- **Exercise data**
━━━━━━━━━━
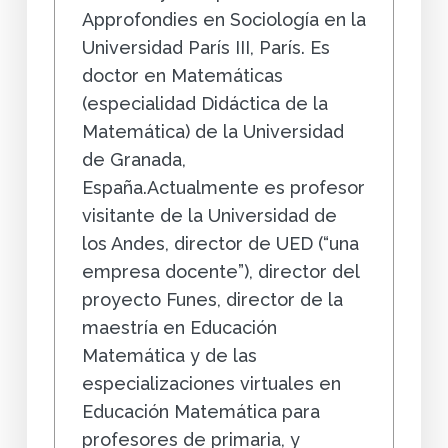
Approfondies en Sociología en la
Universidad París III, París. Es
doctor en Matemáticas
(especialidad Didáctica de la
Matemática) de la Universidad
de Granada,
España.Actualmente es profesor
visitante de la Universidad de
los Andes, director de UED (“una
empresa docente”), director del
proyecto Funes, director de la
maestría en Educación
Matemática y de las
especializaciones virtuales en
Educación Matemática para
profesores de primaria, y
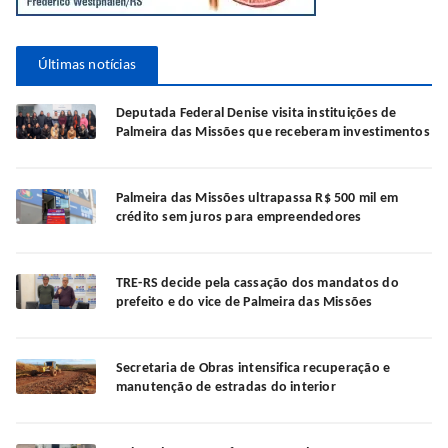
Últimas notícias
Deputada Federal Denise visita instituições de
Palmeira das Missões que receberam investimentos
Palmeira das Missões ultrapassa R$ 500 mil em
crédito sem juros para empreendedores
TRE-RS decide pela cassação dos mandatos do
prefeito e do vice de Palmeira das Missões
Secretaria de Obras intensifica recuperação e
manutenção de estradas do interior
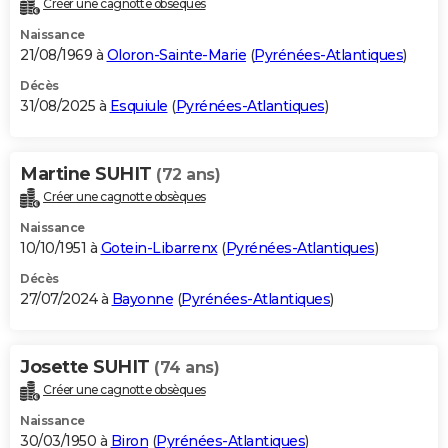
Créer une cagnotte obsèques
City break
Voyage de noces
Climat
Destinations
Voyage nature
Forum
+
PHOTO
Naissance
21/08/1969 à
Oloron-Sainte-Marie
(
Pyrénées-Atlantiques
)
GUIDES D'ACHAT
Décès
31/08/2025 à
Esquiule
(
Pyrénées-Atlantiques
)
BONS PLANS
CARTE DE VOEUX
Martine SUHIT
(72 ans)
Carte Bonne année
Carte Pâques
Carte de Noël
Carte Saint-Valentin
Carte d'anniversaire
DICTIONNAIRE
Créer une cagnotte obsèques
Biographies
Expressions
Dictionnaire
Citations
Proverbes
PROGRAMME TV
Naissance
10/10/1951 à
Gotein-Libarrenx
(
Pyrénées-Atlantiques
)
COPAINS D'AVANT
Décès
27/07/2024 à
Bayonne
(
Pyrénées-Atlantiques
)
Se connecter
Collèges
Universités
Service militaire
S'inscrire
Lycées
Primaires
Entreprises
Avis de recherche
AVIS DE DÉCÈS
FORUM
Josette SUHIT
(74 ans)
Lifestyle
Sport
Television
Cinema
Bricolage
Culture
Auto
Voyage
Créer une cagnotte obsèques
Naissance
30/03/1950 à
Biron
(
Pyrénées-Atlantiques
)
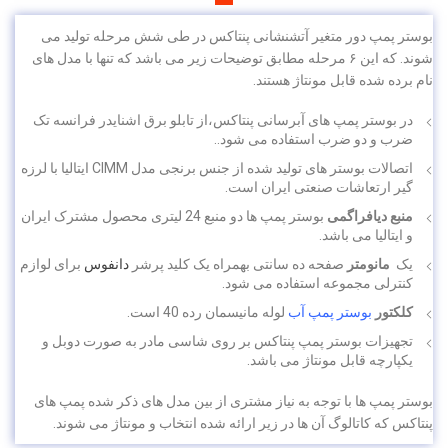
بوستر پمپ دور متغیر آتشنشانی پنتاکس در طی شش مرحله تولید می
شوند. که این ۶ مرحله مطابق توضیحات زیر می باشد که تنها با مدل های
نام برده شده قابل مونتاژ هستند.
در بوستر پمپ های آبرسانی پنتاکس،از تابلو برق اشنایدر فرانسه تک
ضرب و دو ضرب استفاده می شود..
اتصالات بوستر های تولید شده از جنس برنجی مدل CIMM ایتالیا با لرزه
گیر ارتعاشات صنعتی ایران است.
منبع دیافراگمی
بوستر پمپ ها دو منبع 24 لیتری محصول مشترک ایران
و ایتالیا می باشد.
یک
مانومتر
صفحه ده سانتی بهمراه یک کلید پرشر
دانفوس
برای لوازم
کنترلی مجموعه استفاده می شود.
کلکتور
بوستر پمپ آب
لوله مانیسمان رده 40 است.
تجهیزات بوستر پمپ پنتاکس بر روی شاسی مادر به صورت دوبل و
یکپارچه قابل مونتاژ می باشد.
بوستر پمپ ها با توجه به نیاز مشتری از بین مدل های ذکر شده پمپ های
پنتاکس که کاتالوگ آن ها در زیر ارائه شده انتخاب و مونتاژ می شوند.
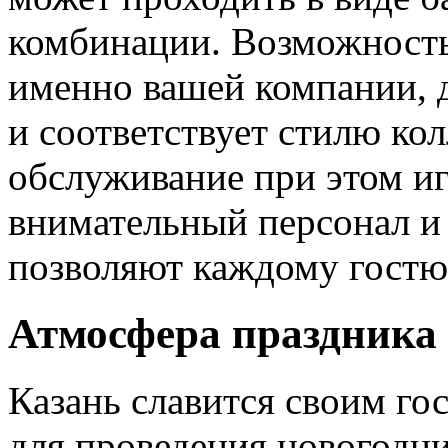
комбинации. Возможность
именно вашей компании, 
и соответствует стилю ко
обслуживание при этом иг
внимательный персонал и
позволяют каждому гостю 
Атмосфера праздника 
Казань славится своим го
для проведения новогодни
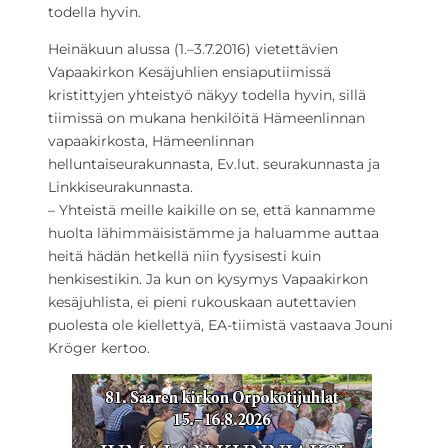
todella hyvin.
Heinäkuun alussa (1.–3.7.2016) vietettävien
Vapaakirkon Kesäjuhlien ensiaputiimissä
kristittyjen yhteistyö näkyy todella hyvin, sillä
tiimissä on mukana henkilöitä Hämeenlinnan
vapaakirkosta, Hämeenlinnan
helluntaiseurakunnasta, Ev.lut. seurakunnasta ja
Linkkiseurakunnasta.
– Yhteistä meille kaikille on se, että kannamme
huolta lähimmäisistämme ja haluamme auttaa
heitä hädän hetkellä niin fyysisesti kuin
henkisestikin. Ja kun on kysymys Vapaakirkon
kesäjuhlista, ei pieni rukouskaan autettavien
puolesta ole kiellettyä, EA-tiimistä vastaava Jouni
Kröger kertoo.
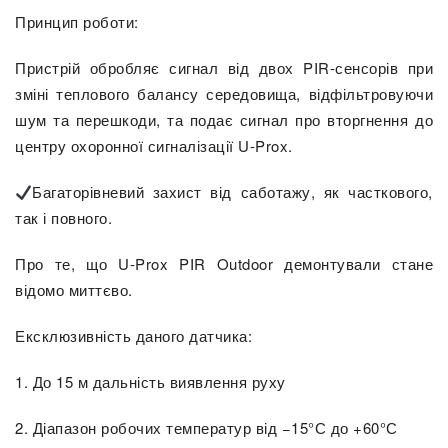
Принцип роботи:
Пристрій обробляє сигнал від двох PIR-сенсорів при
зміні теплового балансу середовища, відфільтровуючи
шум та перешкоди, та подає сигнал про вторгнення до
центру охоронної сигналізації U-Prox.
Багаторівневий захист від саботажу, як часткового,
так і повного.
Про те, що U-Prox PIR Outdoor демонтували стане
відомо миттєво.
Ексклюзивність даного датчика:
1. До 15 м дальність виявлення руху
2. Діапазон робочих температур від −15°С до +60°С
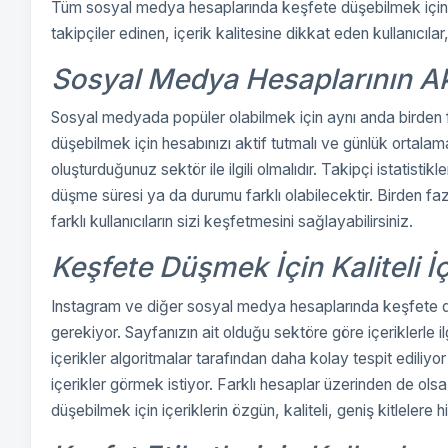
Tüm sosyal medya hesaplarında keşfete düşebilmek için 
takipçiler edinen, içerik kalitesine dikkat eden kullanıcıl
Sosyal Medya Hesaplarının Ak
Sosyal medyada popüler olabilmek için aynı anda birden f
düşebilmek için hesabınızı aktif tutmalı ve günlük ortala
oluşturduğunuz sektör ile ilgili olmalıdır. Takipçi istatisti
düşme süresi ya da durumu farklı olabilecektir. Birden fazl
farklı kullanıcıların sizi keşfetmesini sağlayabilirsiniz.
Keşfete Düşmek İçin Kaliteli İ
Instagram ve diğer sosyal medya hesaplarında keşfete düşe
gerekiyor. Sayfanızın ait olduğu sektöre göre içeriklerle il
içerikler algoritmalar tarafından daha kolay tespit ediliyor
içerikler görmek istiyor. Farklı hesaplar üzerinden de ols
düşebilmek için içeriklerin özgün, kaliteli, geniş kitlelere 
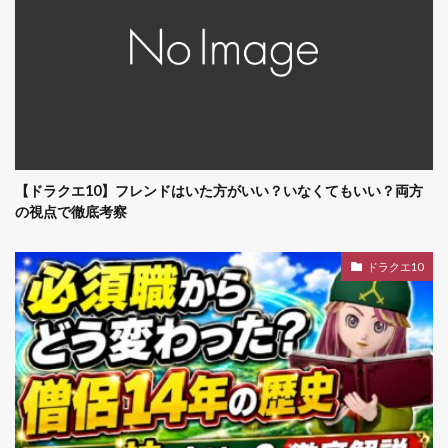
【ドラクエ10】フレンドはいた方がいい？いなくてもいい？両方
の視点で徹底考察
ドラクエ10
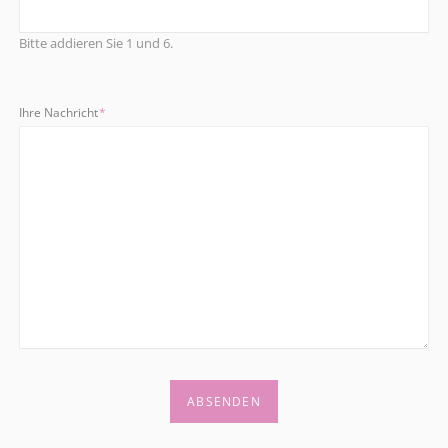
Bitte addieren Sie 1 und 6.
Pflichtfeld
Ihre Nachricht
*
ABSENDEN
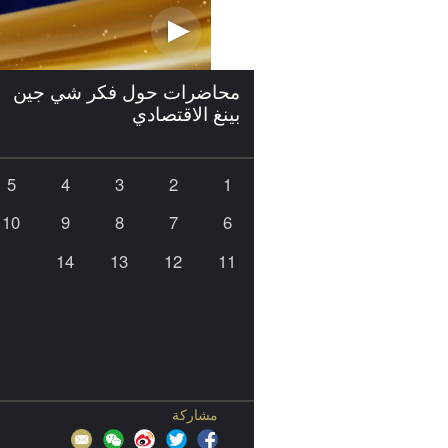
محاضرات حول فكر شي جين
بينغ الاقتصادي
5
4
3
2
1
10
9
8
7
6
14
13
12
11
مشاركة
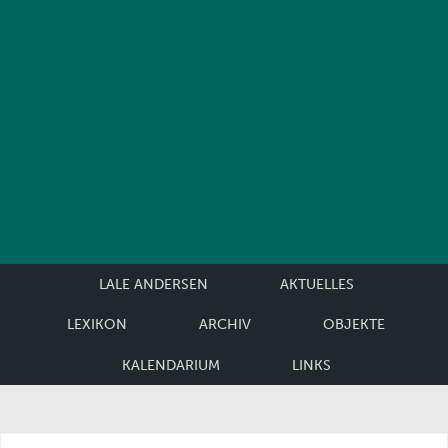
LALE ANDERSEN
AKTUELLES
LEXIKON
ARCHIV
OBJEKTE
KALENDARIUM
LINKS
━━━━━━━━━━
- **What needs to be done**
Only the line with "Educación Matemática para" and those preceding it, back to the first line of the entries, should be repeated exactly, without pictures.

- **Your response**
Approfondies en Sociología en la
Universidad París III, París. Es
doctor en Matemáticas
(especialidad Didáctica de la
Matemática) de la Universidad
de Granada,
España.Actualmente es profesor
visitante de la Universidad de
los Andes, director de UED (“una
empresa docente”), director del
proyecto Funes, director de la
maestría en Educación
Matemática y de las
especializaciones virtuales en
Educación Matemática para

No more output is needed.